#### WORK REQUEST:
Every line from the start of the records through the line with "Hard to detect" is to be written out exactly; pictures are not.

#### RECORDS FOR THE EXERCISE:
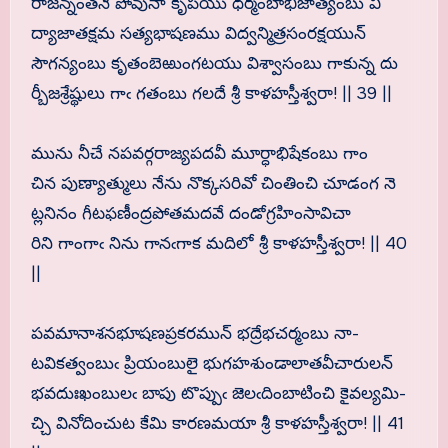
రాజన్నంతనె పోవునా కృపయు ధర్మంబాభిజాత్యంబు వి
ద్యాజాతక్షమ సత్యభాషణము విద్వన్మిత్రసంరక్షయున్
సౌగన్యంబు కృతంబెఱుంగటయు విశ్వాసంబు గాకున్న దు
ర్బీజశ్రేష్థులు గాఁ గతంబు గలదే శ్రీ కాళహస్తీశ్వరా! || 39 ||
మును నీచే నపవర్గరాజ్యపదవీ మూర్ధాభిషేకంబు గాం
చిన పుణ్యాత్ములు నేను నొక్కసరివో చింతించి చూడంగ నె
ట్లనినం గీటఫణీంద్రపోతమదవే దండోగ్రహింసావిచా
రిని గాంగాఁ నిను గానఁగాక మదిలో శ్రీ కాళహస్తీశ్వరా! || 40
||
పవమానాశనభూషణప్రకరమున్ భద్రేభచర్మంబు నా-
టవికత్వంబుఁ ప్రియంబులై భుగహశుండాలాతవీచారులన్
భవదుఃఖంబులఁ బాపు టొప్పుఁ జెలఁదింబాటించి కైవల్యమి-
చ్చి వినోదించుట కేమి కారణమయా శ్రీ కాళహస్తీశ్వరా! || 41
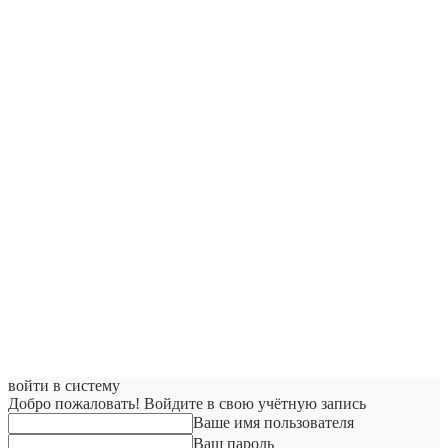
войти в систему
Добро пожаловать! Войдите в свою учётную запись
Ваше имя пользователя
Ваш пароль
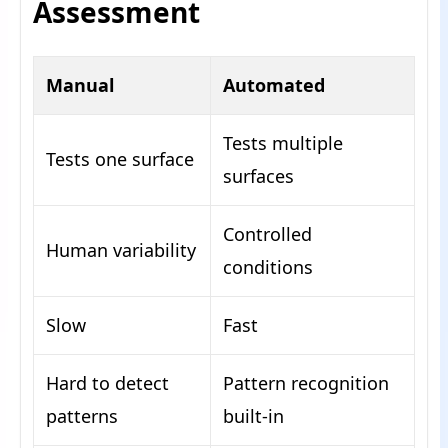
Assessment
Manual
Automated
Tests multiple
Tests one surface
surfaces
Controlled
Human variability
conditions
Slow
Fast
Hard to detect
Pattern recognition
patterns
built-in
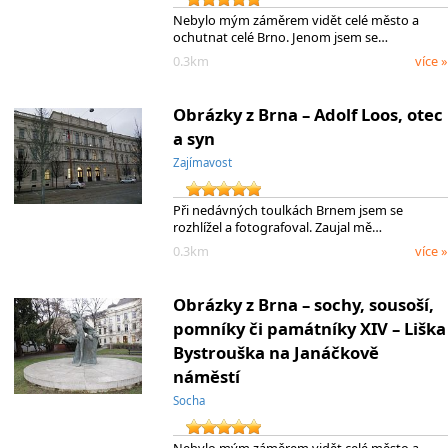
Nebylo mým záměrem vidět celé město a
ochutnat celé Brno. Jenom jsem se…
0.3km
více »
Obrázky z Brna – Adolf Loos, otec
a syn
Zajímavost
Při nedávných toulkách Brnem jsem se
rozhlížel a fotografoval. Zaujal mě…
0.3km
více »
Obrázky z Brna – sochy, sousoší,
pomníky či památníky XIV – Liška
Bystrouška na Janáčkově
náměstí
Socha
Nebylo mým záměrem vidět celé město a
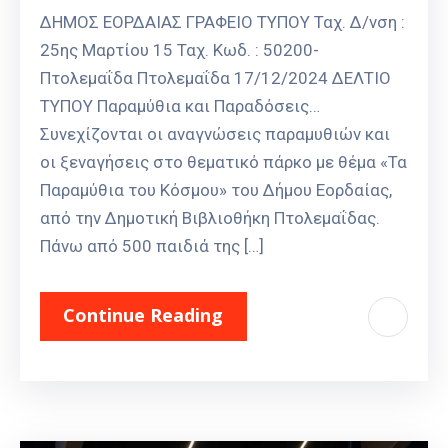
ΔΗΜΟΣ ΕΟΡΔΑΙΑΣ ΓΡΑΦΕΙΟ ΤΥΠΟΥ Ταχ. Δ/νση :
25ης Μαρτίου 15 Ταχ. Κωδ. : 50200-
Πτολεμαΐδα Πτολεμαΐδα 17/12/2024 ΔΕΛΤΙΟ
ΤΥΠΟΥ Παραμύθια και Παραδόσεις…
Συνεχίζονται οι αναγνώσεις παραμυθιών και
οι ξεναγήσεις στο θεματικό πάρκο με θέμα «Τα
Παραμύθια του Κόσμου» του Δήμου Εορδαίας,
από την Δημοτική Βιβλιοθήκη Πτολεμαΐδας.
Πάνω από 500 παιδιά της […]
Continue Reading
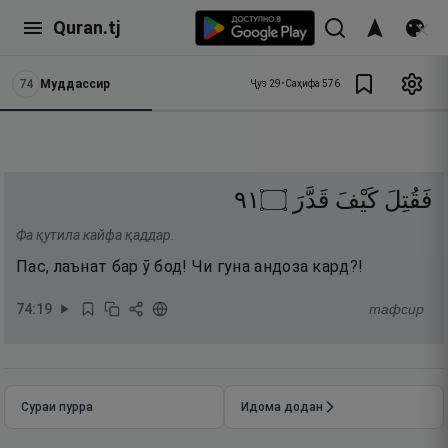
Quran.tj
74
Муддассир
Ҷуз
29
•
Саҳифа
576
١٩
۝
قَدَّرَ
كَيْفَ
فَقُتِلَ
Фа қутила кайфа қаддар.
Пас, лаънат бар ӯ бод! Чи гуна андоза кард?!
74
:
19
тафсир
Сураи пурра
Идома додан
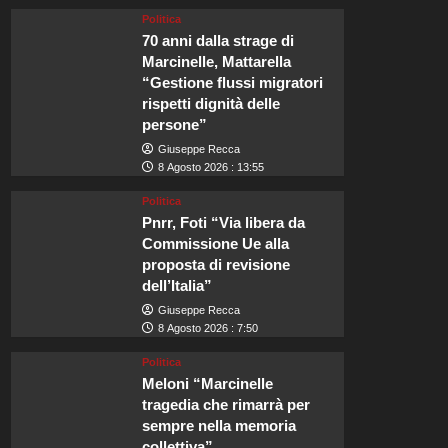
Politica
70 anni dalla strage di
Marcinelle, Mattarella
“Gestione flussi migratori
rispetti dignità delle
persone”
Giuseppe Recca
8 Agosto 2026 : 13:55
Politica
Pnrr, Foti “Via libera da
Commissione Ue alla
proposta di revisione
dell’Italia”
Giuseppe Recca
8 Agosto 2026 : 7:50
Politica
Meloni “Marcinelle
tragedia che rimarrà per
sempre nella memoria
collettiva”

#### ANSWER SECTION:
రాజన్నంతనె పోవునా కృపయు ధర్మంబాభిజాత్యంబు వి
ద్యాజాతక్షమ సత్యభాషణము విద్వన్మిత్రసంరక్షయున్
సౌగన్యంబు కృతంబెఱుంగటయు విశ్వాసంబు గాకున్న దు
ర్బీజశ్రేష్థులు గాఁ గతంబు గలదే శ్రీ కాళహస్తీశ్వరా! || 39 ||
మును నీచే నపవర్గరాజ్యపదవీ మూర్ధాభిషేకంబు గాం
చిన పుణ్యాత్ములు నేను నొక్కసరివో చింతించి చూడంగ నె
ట్లనినం గీటఫణీంద్రపోతమదవే దండోగ్రహింసావిచా
రిని గాంగాఁ నిను గానఁగాక మదిలో శ్రీ కాళహస్తీశ్వరా! || 40
||
పవమానాశనభూషణప్రకరమున్ భద్రేభచర్మంబు నా-
టవికత్వంబుఁ ప్రియంబులై భుగహశుండాలాతవీచారులన్
భవదుఃఖంబులఁ బాపు టొప్పుఁ జెలఁదింబాటించి కైవల్యమి-
చ్చి వినోదించుట కేమి కారణమయా శ్రీ కాళహస్తీశ్వరా! || 41
войти в систему
Добро пожаловать! Войдите в свою учётную запись
Ваше имя пользователя
Ваш пароль
Assessment
Manual
Automated
Tests multiple
Tests one surface
surfaces
Controlled
Human variability
conditions
Slow
Fast
Hard to detect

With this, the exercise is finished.